After a round trip of 3000 miles and twelve rather overfull days, in which by planning or accident my wife and I saw most members of the immediate family tree, I've returned to home base in Arkansas. That means Creating Van Gogh is up and running again--and looking forward to Spring 2010. For my first post of this new year, however, I thought I should return to some unfinished business from last month; namely, another recommendation for a novel to read (as if you don't have enough novels you want to read already). If you've been checking into this blog even semi-regularly you know that while I work on my Van Gogh novel, I've been making a special effort to read more historical fiction. One book I really enjoyed when I read it last month, so much so that I want to tell you about it, was Ethan Canin's Carry Me Across the Water (2001). This cannot strictly be called a historical novel since the book's setting is contemporary and the very interior conflict that afflicts the main character is mostly acted out in the present. However, it is a book which evokes the burden of history, especially as how that burden affects the individual. In this case, the burden stems from World War Two, which, Canin's book reminds us, became and remained life's focal point for the generation of Americans who fought in that conflict. No matter what they went on to accomplish--Canin's Kleinman becomes a successful, wealthy beer manufacturer--it is their wartime experiences which inevitably define them. For Kleinman, understandable if regretable actions he took while fighting on a Pacific island leave him with a store of both guilt and curiosity that a lifetime cannot extinguish, not until as a senior citizen he finally travels to Honshu in Japan.

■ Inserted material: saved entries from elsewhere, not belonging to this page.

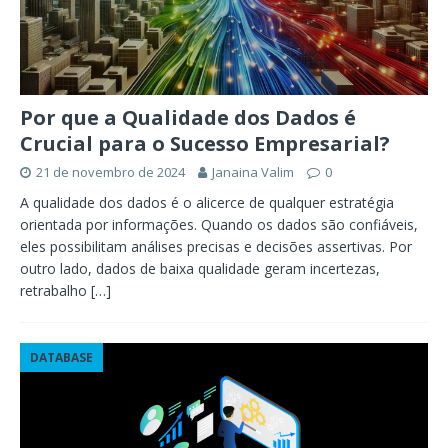
Por que a Qualidade dos Dados é
Crucial para o Sucesso Empresarial?
21 de novembro de 2024
Janaina Valim
0
A qualidade dos dados é o alicerce de qualquer estratégia
orientada por informações. Quando os dados são confiáveis,
eles possibilitam análises precisas e decisões assertivas. Por
outro lado, dados de baixa qualidade geram incertezas,
retrabalho
[…]
DATABASE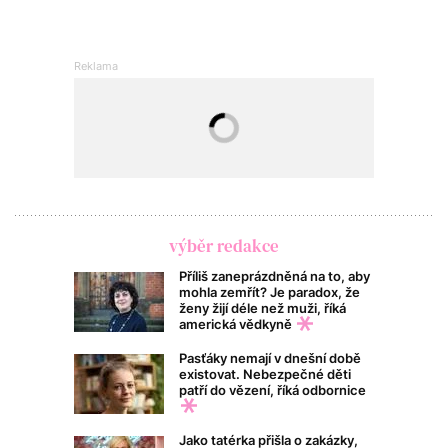
výběr redakce
Příliš zaneprázdněná na to, aby
mohla zemřít? Je paradox, že
ženy žijí déle než muži, říká
americká vědkyně
Pasťáky nemají v dnešní době
existovat. Nebezpečné děti
patří do vězení, říká odbornice
Jako tatérka přišla o zakázky,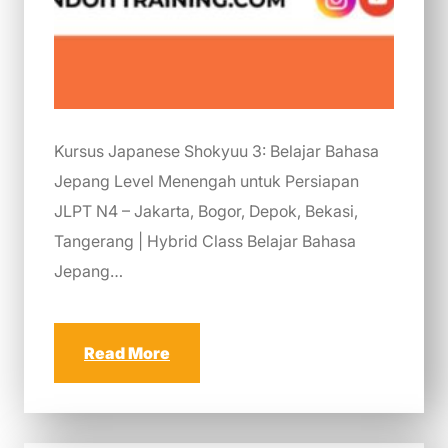
Kursus Japanese Shokyuu 3: Belajar Bahasa
Jepang Level Menengah untuk Persiapan
JLPT N4 – Jakarta, Bogor, Depok, Bekasi,
Tangerang | Hybrid Class Belajar Bahasa
Jepang…
Read More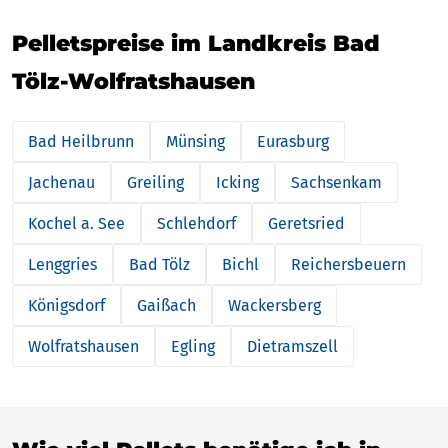
Pelletspreise im Landkreis Bad
Tölz-Wolfratshausen
Bad Heilbrunn
Münsing
Eurasburg
Jachenau
Greiling
Icking
Sachsenkam
Kochel a. See
Schlehdorf
Geretsried
Lenggries
Bad Tölz
Bichl
Reichersbeuern
Königsdorf
Gaißach
Wackersberg
Wolfratshausen
Egling
Dietramszell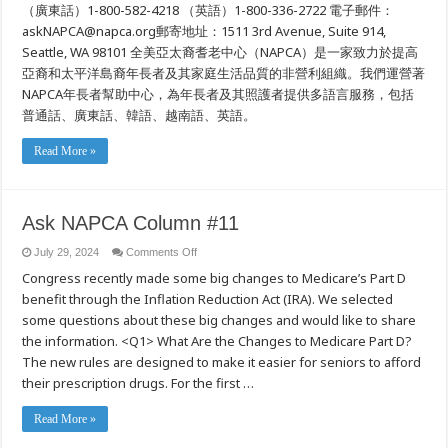
（廣東話）1-800-582-4218 （英語）1-800-336-2722 電子郵件：
askNAPCA@napca.org郵寄地址：1511 3rd Avenue, Suite 914,
Seattle, WA 98101 全美亞太裔耆老中心（NAPCA）是一家致力於提高
亞裔和太平洋島裔年長者及其家庭生活品質的非營利組織。我們運營著
NAPCA年長者幫助中心，為年長者及其照護者提供多語言服務，包括
普通話、廣東話、韓語、越南語、英語。
Read More »
Ask NAPCA Column #11
on
July 29, 2024
Comments Off
Ask
Congress recently made some big changes to Medicare’s Part D
NAPCA
Column
benefit through the Inflation Reduction Act (IRA). We selected
#11
some questions about these big changes and would like to share
the information. <Q1> What Are the Changes to Medicare Part D?
The new rules are designed to make it easier for seniors to afford
their prescription drugs. For the first …
Read More »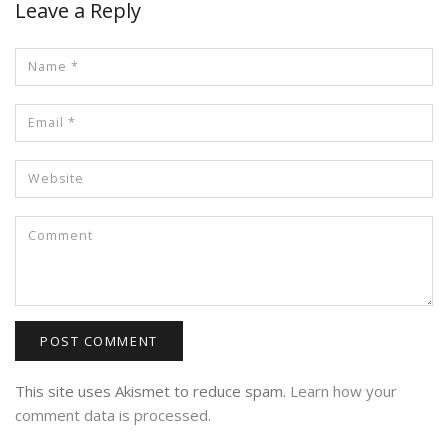
Leave a Reply
This site uses Akismet to reduce spam.
Learn how your
comment data is processed.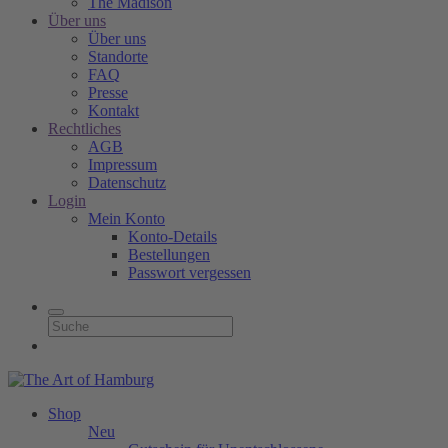
The Madison
Über uns
Über uns
Standorte
FAQ
Presse
Kontakt
Rechtliches
AGB
Impressum
Datenschutz
Login
Mein Konto
Konto-Details
Bestellungen
Passwort vergessen
Shop
Neu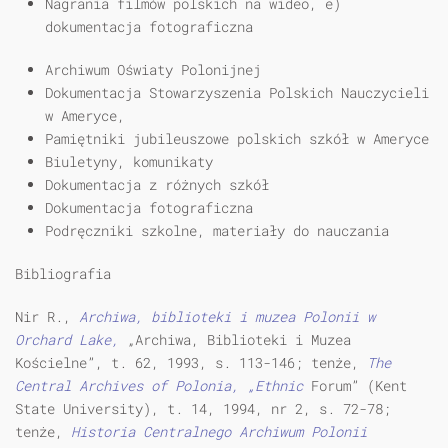
Nagrania filmów polskich na wideo, e)
dokumentacja fotograficzna
Archiwum Oświaty Polonijnej
Dokumentacja Stowarzyszenia Polskich Nauczycieli
w Ameryce,
Pamiętniki jubileuszowe polskich szkół w Ameryce
Biuletyny, komunikaty
Dokumentacja z różnych szkół
Dokumentacja fotograficzna
Podręczniki szkolne, materiały do nauczania
Bibliografia
Nir R.,
Archiwa, biblioteki i muzea Polonii w
Orchard Lake,
„Archiwa, Biblioteki i Muzea
Kościelne”, t. 62, 1993, s. 113-146; tenże,
The
Central Archives of Polonia, „Ethnic
Forum” (Kent
State University), t. 14, 1994, nr 2, s. 72-78;
tenże,
Historia Centralnego Archiwum Polonii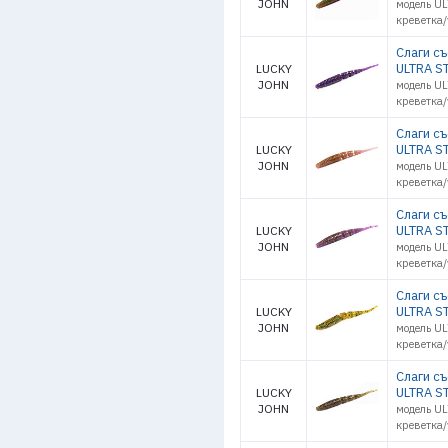
JOHN
модель UL
креветка
Слаги с
ULTRA ST
LUCKY
JOHN
модель UL
креветка
Слаги с
ULTRA ST
LUCKY
JOHN
модель UL
креветка
Слаги с
ULTRA ST
LUCKY
JOHN
модель UL
креветка
Слаги с
ULTRA ST
LUCKY
JOHN
модель UL
креветка
Слаги с
ULTRA ST
LUCKY
JOHN
модель UL
креветка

That's all the plot you need to know. Meanwhile, there is much to admire in Canin's storytelling method, from his provocative way of scattering his scenes to his dramatization of Kleinman's experiences as a soldier. The wartime scenes contrast neatly with the equally well-realized ones in which the older Kleinman battles against his son's lack of trust in his abiltity to take care of himself or act as an effective babysitter for his grandson. While that might sound like a rather banal domestic tension, at least compared with World War II, Canin makes it engaging through use of sharp details as well as Kleinman's self-possession and wry sense of humor. And it's entertaining to watch the uniquely symapthetic relationship between Kleinman and his son's non-Jewish wife. Too, one can only admire the economy with which Canin manages to suggest Kleinman's whole life, from his childhood in pre-war Germany to his family's escape to the U.S. to the history of his marriage and career as a businessman after the war. No parts of this history, not even his present squabbles with his son, are finally untouched by what happened to him as a GI.
The book is a quiet little gem. Perhaps because I am delighted by its crusty if intuitive "hero," or perhaps because in this book Canin seems to have escaped himself and the obsessions of his own generation, the novel is far more satisfying than the two other Canin novels I've read: Blue River and For Kings and Planets. Both of those, I hate to say, were thoroughly lackluster efforts (no matter what the reviews said). There seemed nothing of consequence going on in the latter book. However, if, like me, you know and love Canin from his fine short story collections Emperor of the Air and The Palace Thief, this is one of his novels that you don't want to skip.